Inference · intermediate
Structured Output (JSON mode, structured generation)
Structured output constrains an LLM to emit text matching a schema — usually JSON. The model can be guaranteed to produce valid output that your code can parse without retries.
Explanation
Asking a model to "respond in JSON" mostly works but occasionally fails on edge cases. Structured-output APIs (OpenAI Structured Outputs, Anthropic tool-use response shapes, llama.cpp grammars, Outlines) constrain sampling at decode time — invalid tokens are masked out before they can be generated.
This trades a tiny amount of quality (some token choices ruled out) for 100% schema compliance, eliminating an entire class of production retries and parsing bugs.
Use whenever the downstream consumer is code rather than a human.
Examples
- OpenAI Structured Outputs with a Pydantic / JSON Schema.

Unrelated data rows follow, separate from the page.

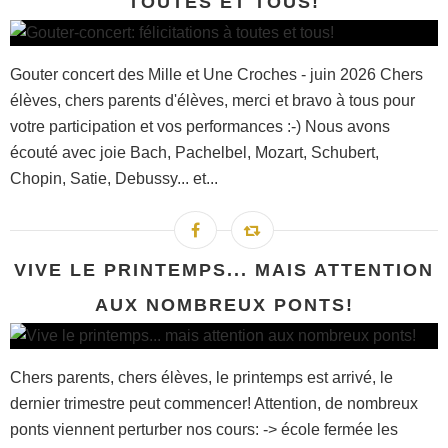
TOUTES ET TOUS!
Gouter concert des Mille et Une Croches - juin 2026 Chers
élèves, chers parents d'élèves, merci et bravo à tous pour
votre participation et vos performances :-) Nous avons
écouté avec joie Bach, Pachelbel, Mozart, Schubert,
Chopin, Satie, Debussy... et...
VIVE LE PRINTEMPS... MAIS ATTENTION
AUX NOMBREUX PONTS!
Chers parents, chers élèves, le printemps est arrivé, le
dernier trimestre peut commencer! Attention, de nombreux
ponts viennent perturber nos cours: -> école fermée les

- Anthropic tool_use blocks returning typed parameters.
- Llama.cpp GBNF grammars enforcing valid JSON.
When to use structured output
Any time you need to programmatically parse model output — extraction, function arguments, classification, multi-step pipelines.
Frequently asked
What is Structured Output?
Structured output constrains an LLM to emit text matching a schema — usually JSON. The model can be guaranteed to produce valid output that your code can parse without retries.
What is an example of structured output?
OpenAI Structured Outputs with a Pydantic / JSON Schema.

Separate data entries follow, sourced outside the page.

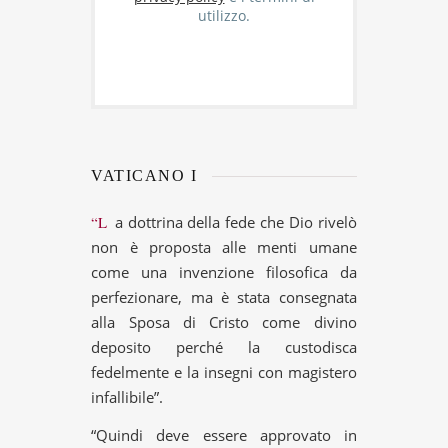
utilizzo.
VATICANO I
“La dottrina della fede che Dio rivelò
non è proposta alle menti umane
come una invenzione filosofica da
perfezionare, ma è stata consegnata
alla Sposa di Cristo come divino
deposito perché la custodisca
fedelmente e la insegni con magistero
infallibile”.
“Quindi deve essere approvato in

How is Structured Output related to Function Calling?
Structured Output and Function Calling are both inference concepts. Function calling is the specific API mechanism by which an LLM emits a structured request to invoke a named function with typed arguments. The OpenAI-popularized way to do tool use.
When should I use structured output?
Any time you need to programmatically parse model output — extraction, function arguments, classification, multi-step pipelines.
Is Structured Output considered intermediate?
Structured Output is generally considered intermediate-level material in the AI and LLM space.